When the happy day comes when schools can unlock their doors, she thinks, some lessons will have been learned.
“I think for people in general, the best thing to come out of this is seeing the positivity in a challenge. This was a massive thing - it stopped us in our tracks. At the same time it taught us to stop, slow down, appreciate our families, jobs and communities. I hope that when we come out of this on the other side there will be one big green light to keep moving forward no matter what.”
In the meantime, educators like Langner will keep looking for ideas and new ways to communicate with students, though they know online can’t replace the real classroom.
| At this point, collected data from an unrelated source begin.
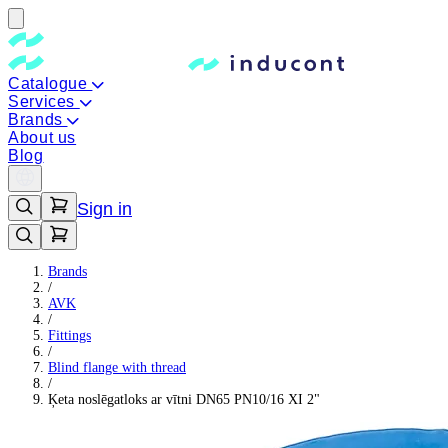
Catalogue
Services
Brands
About us
Blog
Sign in
Brands
/
AVK
/
Fittings
/
Blind flange with thread
/
Ķeta noslēgatloks ar vītni DN65 PN10/16 XI 2"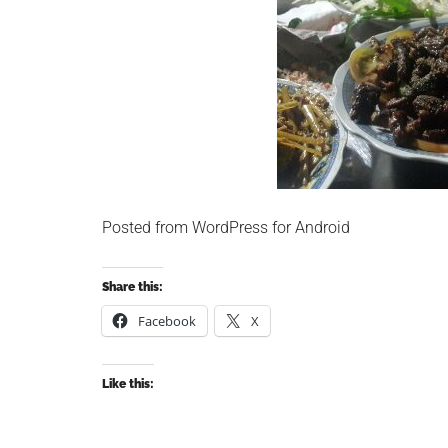
Posted from WordPress for Android
Share this:
Facebook
X
Like this: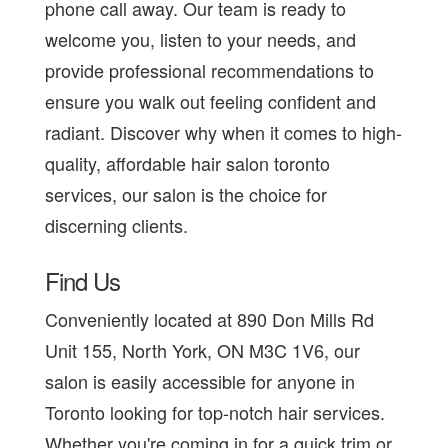
phone call away. Our team is ready to
welcome you, listen to your needs, and
provide professional recommendations to
ensure you walk out feeling confident and
radiant. Discover why when it comes to high-
quality, affordable hair salon toronto
services, our salon is the choice for
discerning clients.
Find Us
Conveniently located at 890 Don Mills Rd
Unit 155, North York, ON M3C 1V6, our
salon is easily accessible for anyone in
Toronto looking for top-notch hair services.
Whether you're coming in for a quick trim or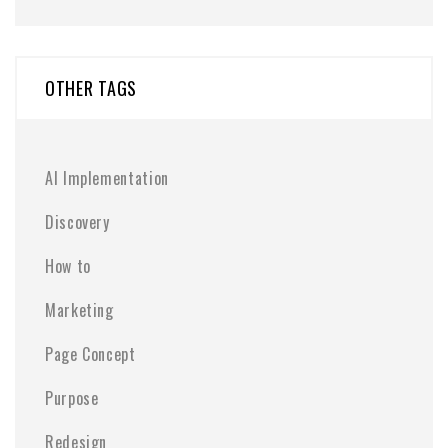
OTHER TAGS
AI Implementation
Discovery
How to
Marketing
Page Concept
Purpose
Redesign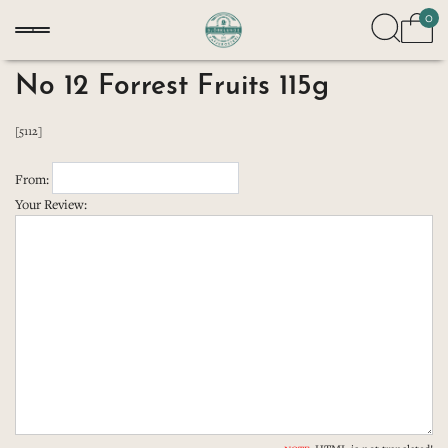
0
No 12 Forrest Fruits 115g
[5112]
From:
Your Review: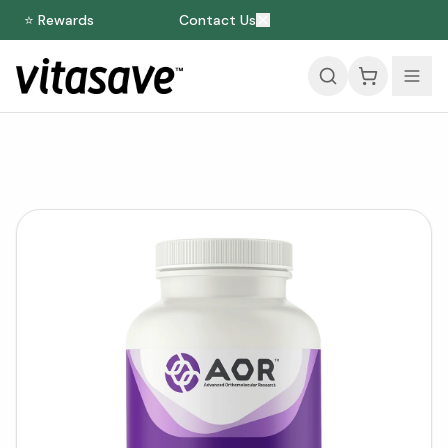
⭐ Rewards
Contact Us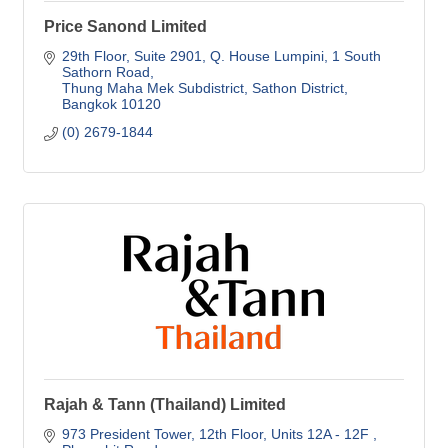
Price Sanond Limited
29th Floor, Suite 2901
Q. House Lumpini, 1 South 
Sathorn Road
Thung Maha Mek Subdistrict, Sathon District
Bangkok
10120
(0) 2679-1844
Rajah & Tann (Thailand) Limited
973 President Tower, 12th Floor
Units 12A - 12F , 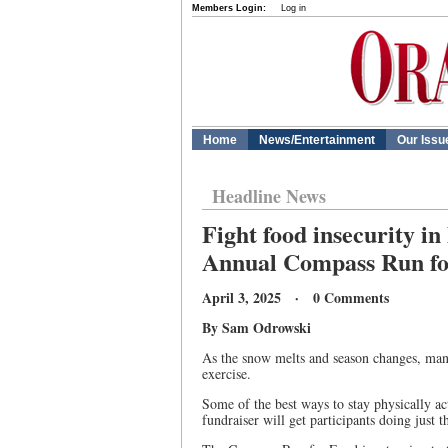
Members Login:
Log in
Home
News/Entertainment
Our Issu
Headline News
Fight food insecurity in
Annual Compass Run fo
April 3, 2025 · 0 Comments
By Sam Odrowski
As the snow melts and season changes, many
exercise.
Some of the best ways to stay physically ac
fundraiser will get participants doing just th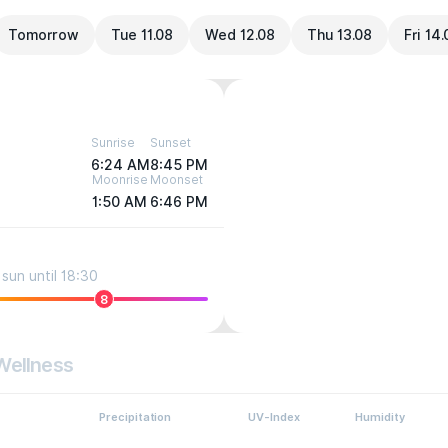
Tomorrow
Tue 11.08
Wed 12.08
Thu 13.08
Fri 14
Sunrise
Sunset
6:24 AM
8:45 PM
Moonrise
Moonset
1:50 AM
6:46 PM
sun until 18:30
8
Wellness
Precipitation
UV-Index
Humidity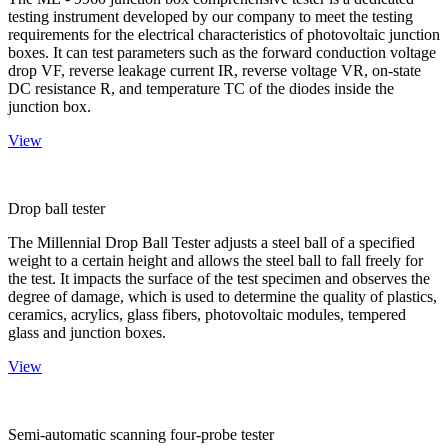
testing instrument developed by our company to meet the testing
requirements for the electrical characteristics of photovoltaic junction
boxes. It can test parameters such as the forward conduction voltage
drop VF, reverse leakage current IR, reverse voltage VR, on-state
DC resistance R, and temperature TC of the diodes inside the
junction box.
View
Drop ball tester
The Millennial Drop Ball Tester adjusts a steel ball of a specified
weight to a certain height and allows the steel ball to fall freely for
the test. It impacts the surface of the test specimen and observes the
degree of damage, which is used to determine the quality of plastics,
ceramics, acrylics, glass fibers, photovoltaic modules, tempered
glass and junction boxes.
View
Semi-automatic scanning four-probe tester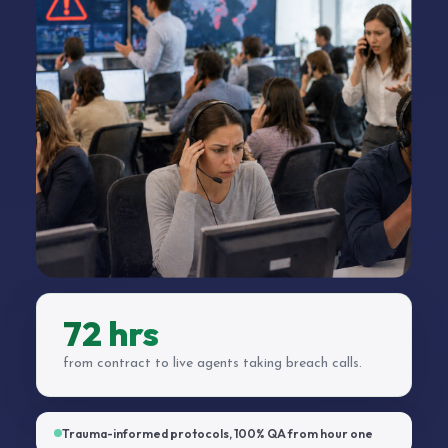
72 hrs
from contract to live agents taking breach calls.
Trauma-informed protocols, 100% QA from hour one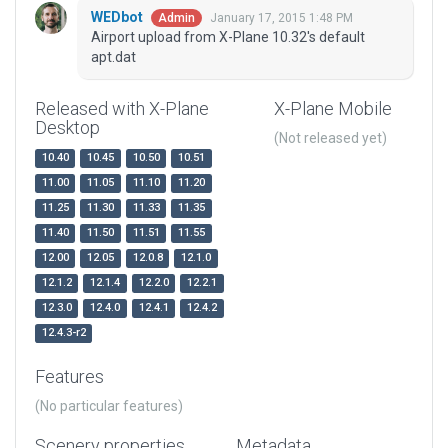
WEDbot
January 17, 2015 1:48 PM
Admin
Airport upload from X-Plane 10.32's default
apt.dat
Released with X-Plane
X-Plane Mobile
Desktop
(Not released yet)
10.40
10.45
10.50
10.51
11.00
11.05
11.10
11.20
11.25
11.30
11.33
11.35
11.40
11.50
11.51
11.55
12.00
12.05
12.0.8
12.1.0
12.1.2
12.1.4
12.2.0
12.2.1
12.3.0
12.4.0
12.4.1
12.4.2
12.4.3-r2
Features
(No particular features)
Scenery properties
Metadata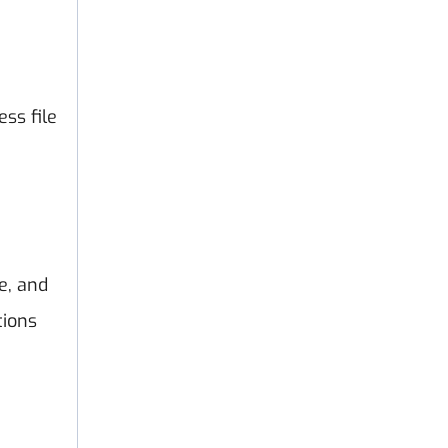
ss file
e, and
tions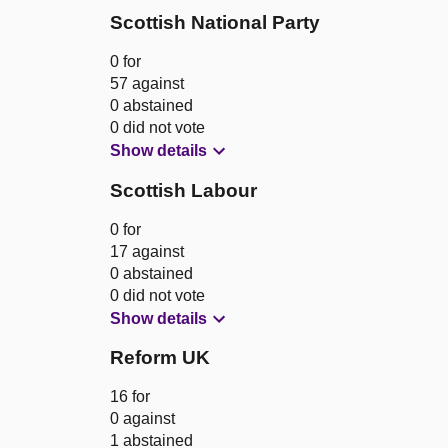
Scottish National Party
0 for
57 against
0 abstained
0 did not vote
Show details
Scottish Labour
0 for
17 against
0 abstained
0 did not vote
Show details
Reform UK
16 for
0 against
1 abstained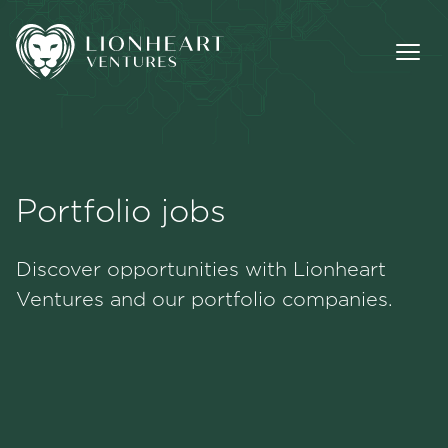
Portfolio jobs
Methodology
Discover opportunities with Lionheart
Portfolio
Ventures and our portfolio companies.
Team
Jobs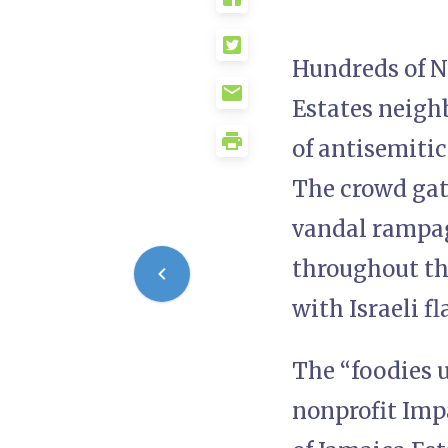
Hundreds of N
Estates neigh
of antisemiti
The crowd gath
vandal rampag
throughout th
with Israeli fl
The “foodies 
nonprofit Impa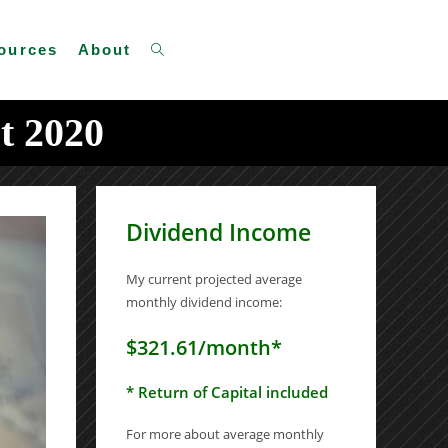
Toggle
ources
About
t 2020
website
Dividend Income
search
My current projected average
monthly dividend income:
$321.61/month*
* Return of Capital included
For more about average monthly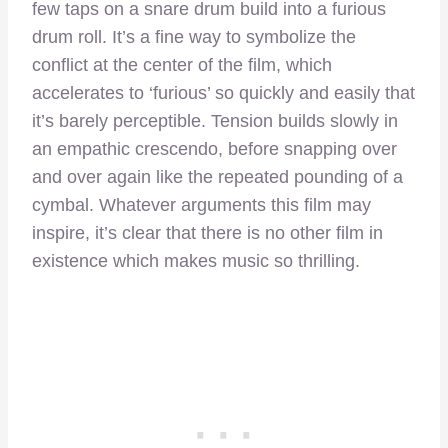
few taps on a snare drum build into a furious
drum roll. It’s a fine way to symbolize the
conflict at the center of the film, which
accelerates to ‘furious’ so quickly and easily that
it’s barely perceptible. Tension builds slowly in
an empathic crescendo, before snapping over
and over again like the repeated pounding of a
cymbal. Whatever arguments this film may
inspire, it’s clear that there is no other film in
existence which makes music so thrilling.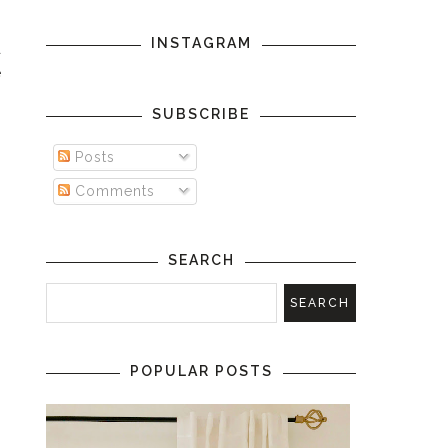
INSTAGRAM
a
e
SUBSCRIBE
Posts
Comments
SEARCH
POPULAR POSTS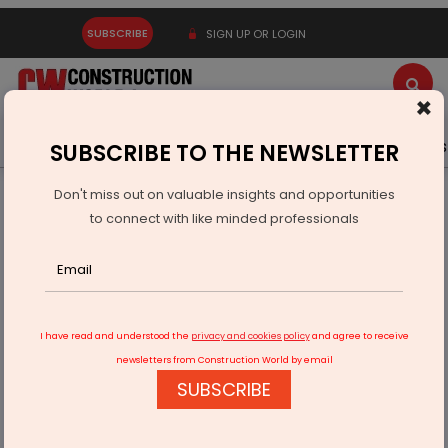
SUBSCRIBE
SIGN UP OR LOGIN
×
Latest News
Gold
Events
Advertise
Videos
SUBSCRIBE TO THE NEWSLETTER
Don't miss out on valuable insights and opportunities
Home
Equipment
to connect with like minded professionals
Raimondi cranes boosts Dubai construction
I have read and understood the
privacy and cookies policy
and agree to receive
newsletters from Construction World by email
SUBSCRIBE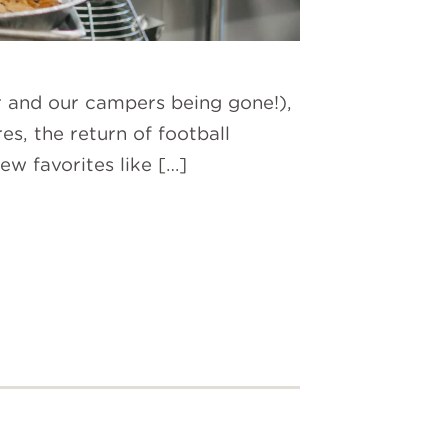
r and our campers being gone!),
es, the return of football
 favorites like […]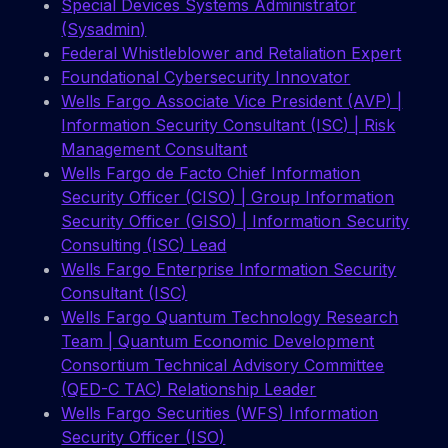
Special Devices Systems Administrator
(Sysadmin)
Federal Whistleblower and Retaliation Expert
Foundational Cybersecurity Innovator
Wells Fargo Associate Vice President (AVP) |
Information Security Consultant (ISC) | Risk
Management Consultant
Wells Fargo de Facto Chief Information
Security Officer (CISO) | Group Information
Security Officer (GISO) | Information Security
Consulting (ISC) Lead
Wells Fargo Enterprise Information Security
Consultant (ISC)
Wells Fargo Quantum Technology Research
Team | Quantum Economic Development
Consortium Technical Advisory Committee
(QED-C TAC) Relationship Leader
Wells Fargo Securities (WFS) Information
Security Officer (ISO)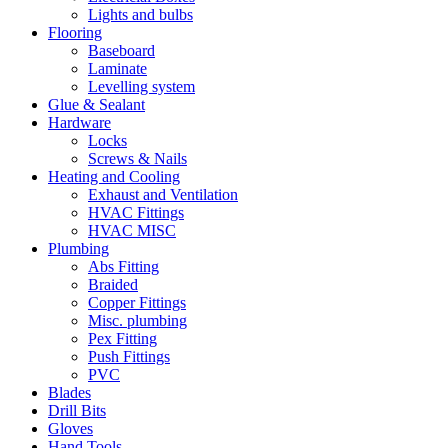
Lights and bulbs
Flooring
Baseboard
Laminate
Levelling system
Glue & Sealant
Hardware
Locks
Screws & Nails
Heating and Cooling
Exhaust and Ventilation
HVAC Fittings
HVAC MISC
Plumbing
Abs Fitting
Braided
Copper Fittings
Misc. plumbing
Pex Fitting
Push Fittings
PVC
Blades
Drill Bits
Gloves
Hand Tools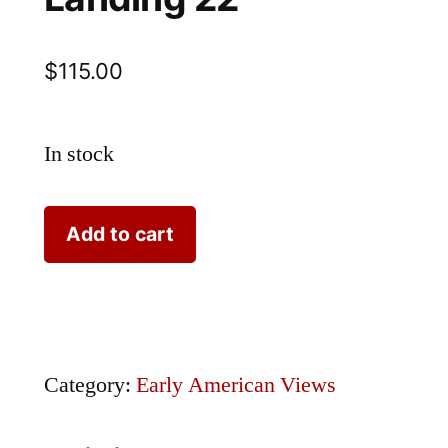
$
115.00
In stock
Bartlett
Add to cart
Caldwell's
Landing
22
quantity
Category:
Early American Views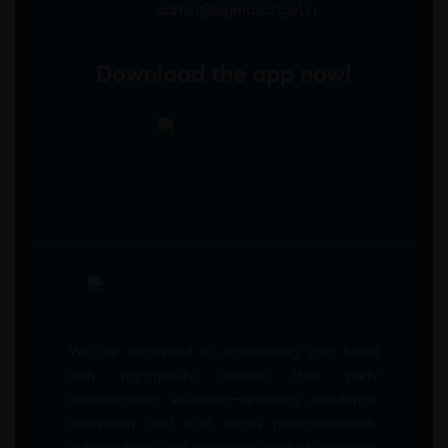
admin@sigmasoftgel.in
Download the app now!
We are committed to empowering your brand
with high-quality, reliable third party
manufacturing solutions—delivering excellence,
innovation, and trust across pharmaceuticals,
nutraceuticals, and healthcare product segments.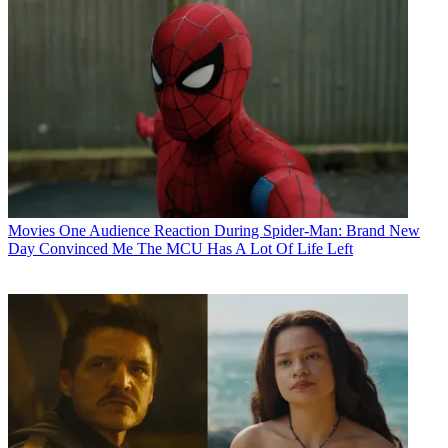
Movies
One Audience Reaction During Spider-Man: Brand New
Day Convinced Me The MCU Has A Lot Of Life Left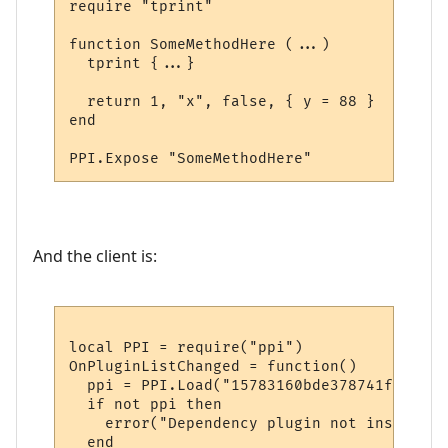
require "tprint"

function SomeMethodHere (...)

  tprint {...}  

  return 1, "x", false, { y = 88 }

end

And the client is:
local PPI = require("ppi")

OnPluginListChanged = function()

  ppi = PPI.Load("15783160bde378741f9652d1"
  if not ppi then

    error("Dependency plugin not installed!
  end
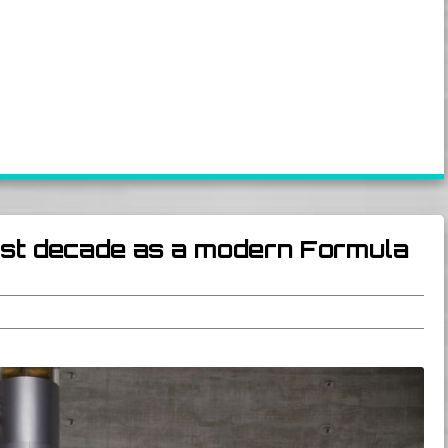
irst decade as a modern Formula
“There’s always an equity issue with online - the reality is that not everyone is going to have the technology and the access. It’s also pretty tough to learn online. So we have to work on as many options as we can.”
With or without technology, parents can use the time together in quarantine to encourage reading, creativity, and communication.
“Maybe it’s teaching a child how to bake cookies with you, or sitting down to draw with them and talking while you do it,” Langner said. “It’s good to sometimes turn off the technology and get outdoors - go for a walk, throw a rock in the lake, just be a family.”